- _Work task_
Whenever a line contains the string "each", copy it out of the entries.

- _Input material_

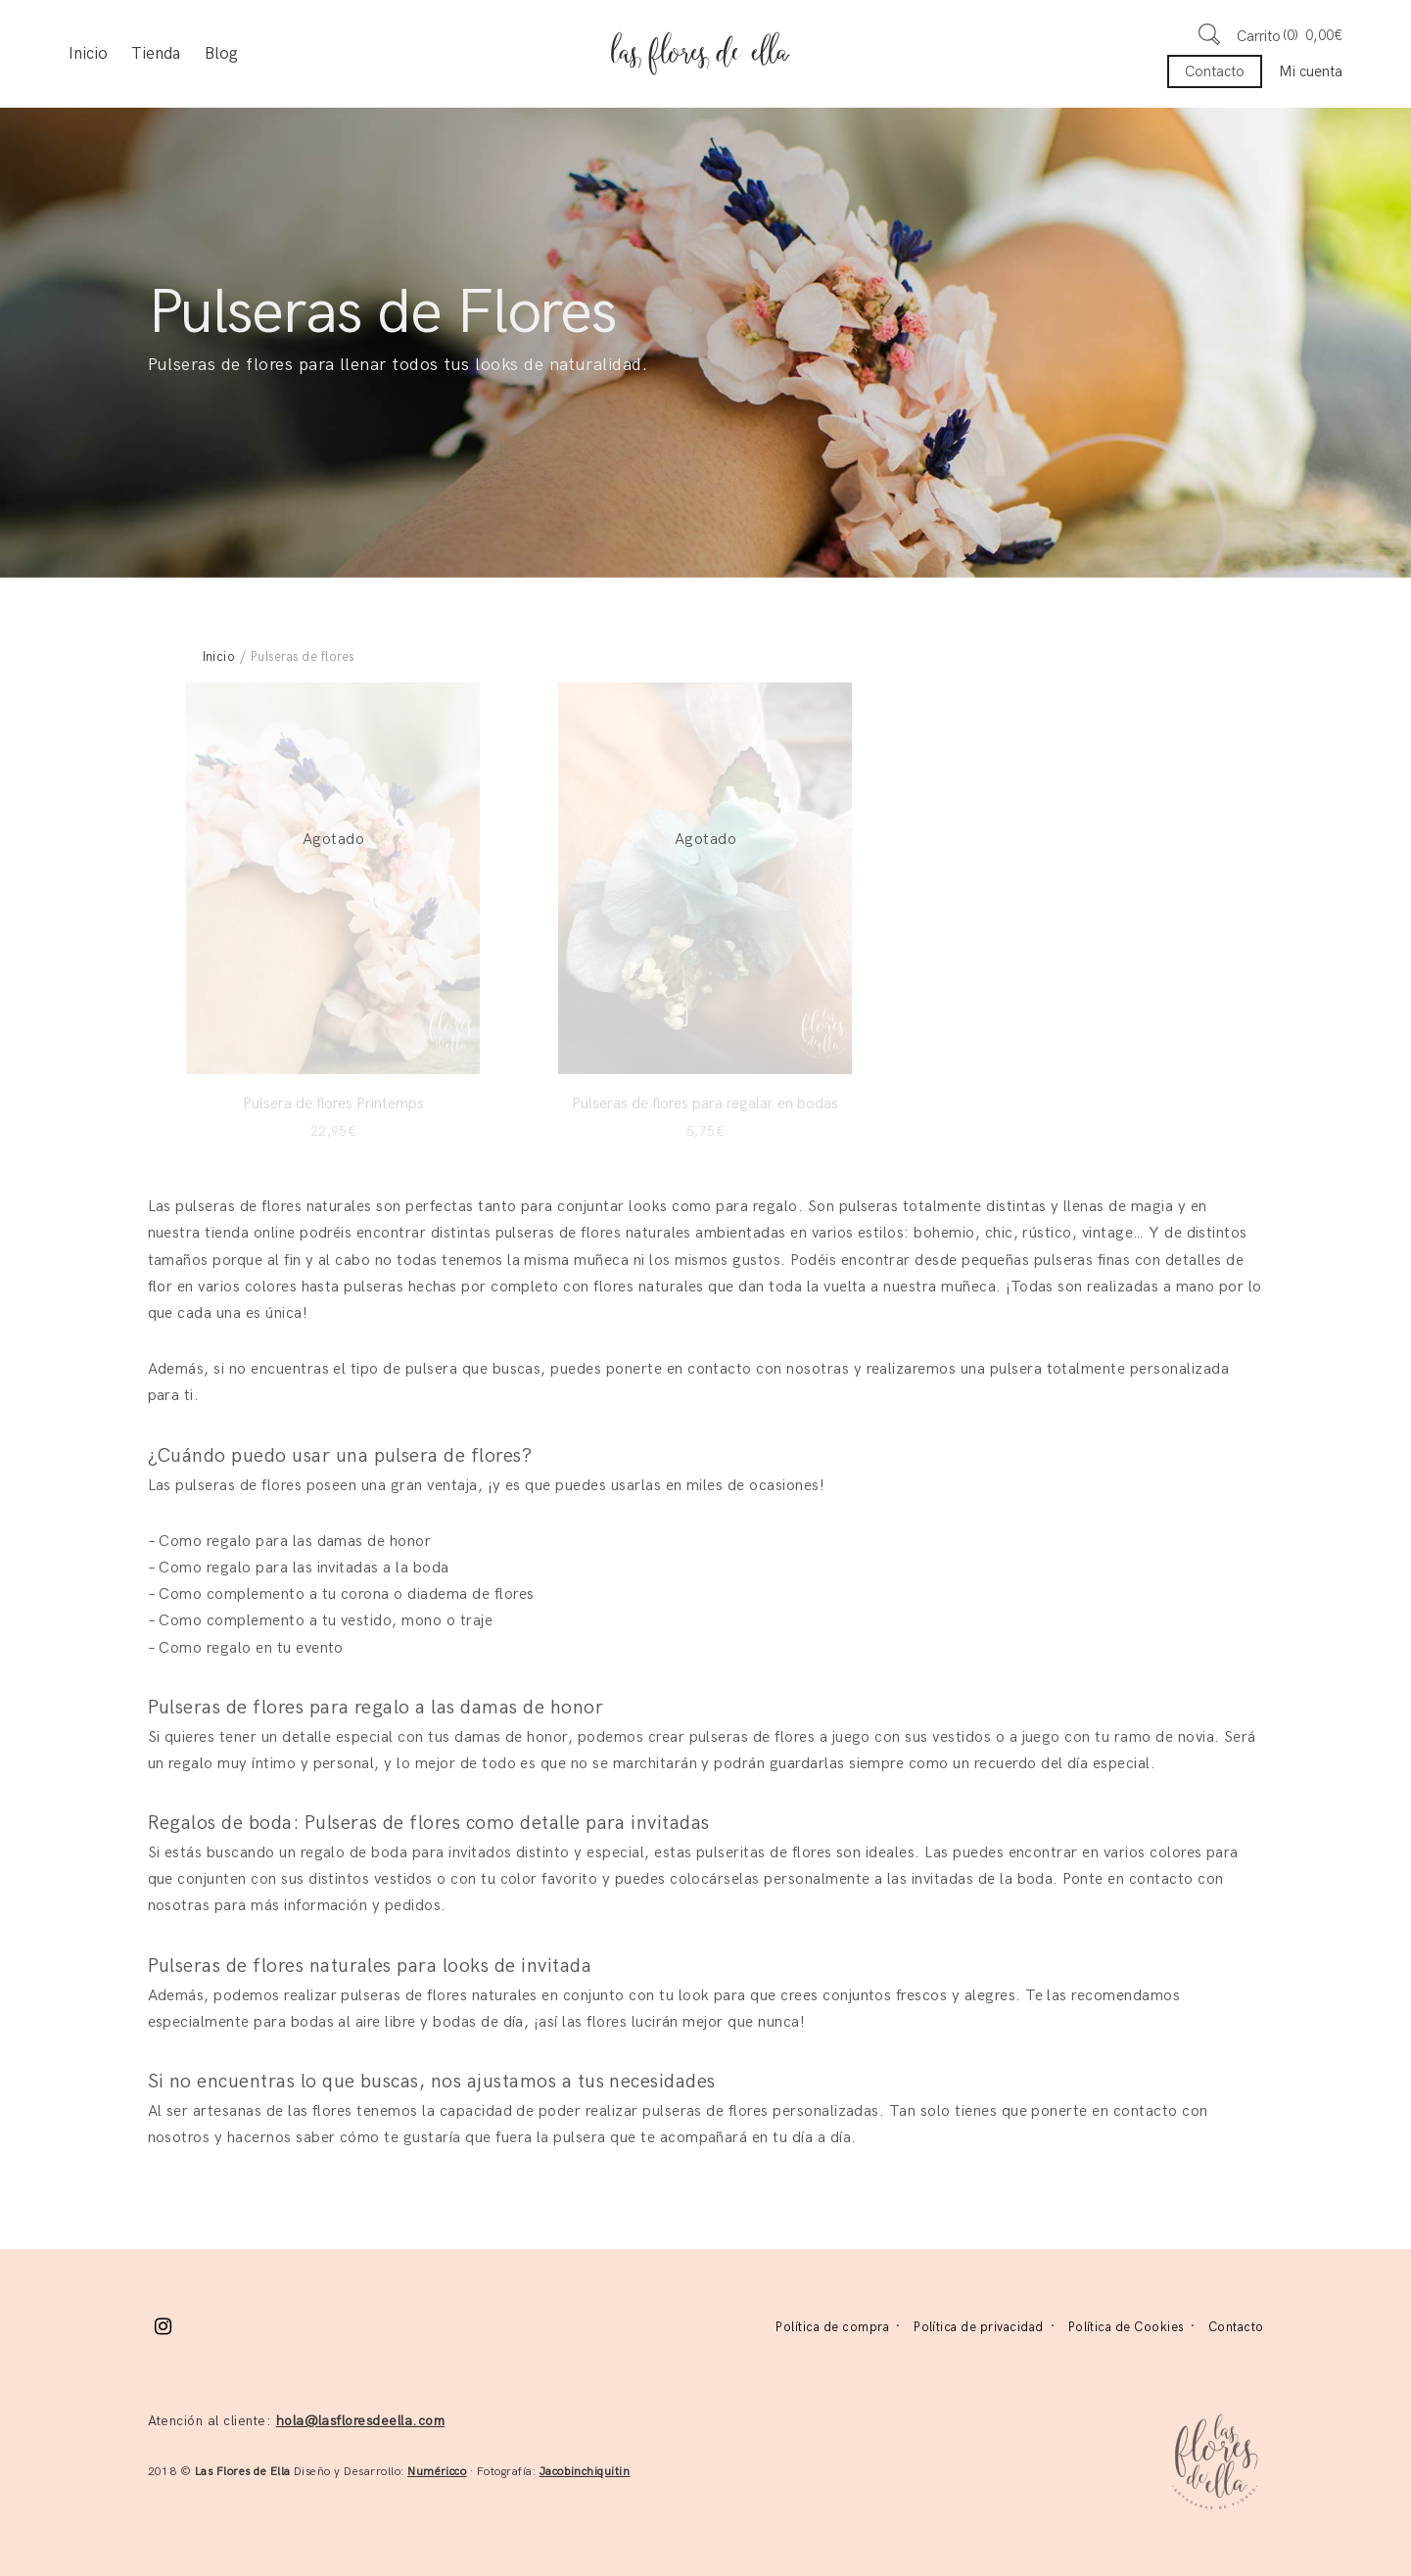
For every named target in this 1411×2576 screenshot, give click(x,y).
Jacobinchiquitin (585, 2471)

==

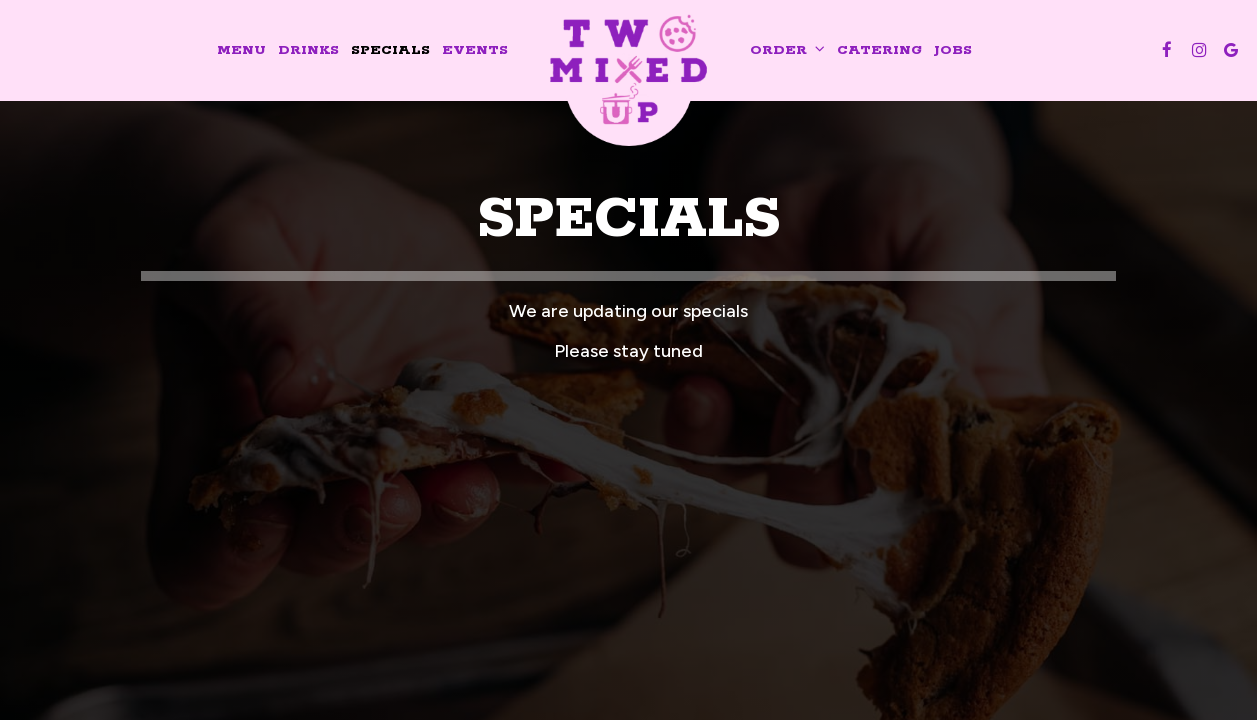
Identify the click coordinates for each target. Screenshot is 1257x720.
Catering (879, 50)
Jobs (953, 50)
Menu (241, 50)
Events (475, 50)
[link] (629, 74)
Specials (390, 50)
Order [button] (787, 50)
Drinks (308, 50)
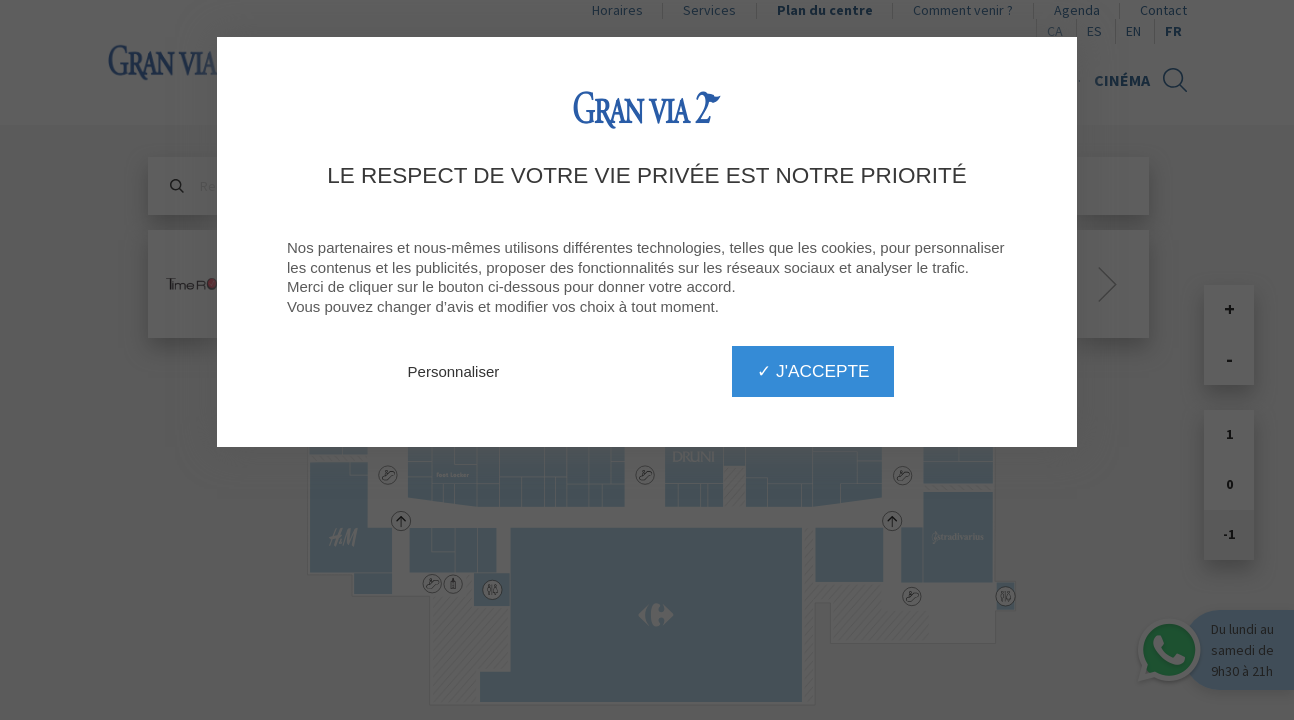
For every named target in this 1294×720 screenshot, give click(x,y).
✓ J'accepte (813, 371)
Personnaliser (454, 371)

...

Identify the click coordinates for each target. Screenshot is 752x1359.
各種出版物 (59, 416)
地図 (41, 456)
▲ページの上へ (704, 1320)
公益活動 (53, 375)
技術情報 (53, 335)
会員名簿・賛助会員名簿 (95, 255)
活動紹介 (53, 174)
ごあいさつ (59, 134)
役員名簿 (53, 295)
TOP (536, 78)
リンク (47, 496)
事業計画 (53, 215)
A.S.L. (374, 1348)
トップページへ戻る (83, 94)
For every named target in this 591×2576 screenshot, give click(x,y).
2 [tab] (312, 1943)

- _Answer area_
Identify the click coordinates for each target. Screenshot is 1257x720.
Identify the click coordinates for each target. Screenshot is 752x1359.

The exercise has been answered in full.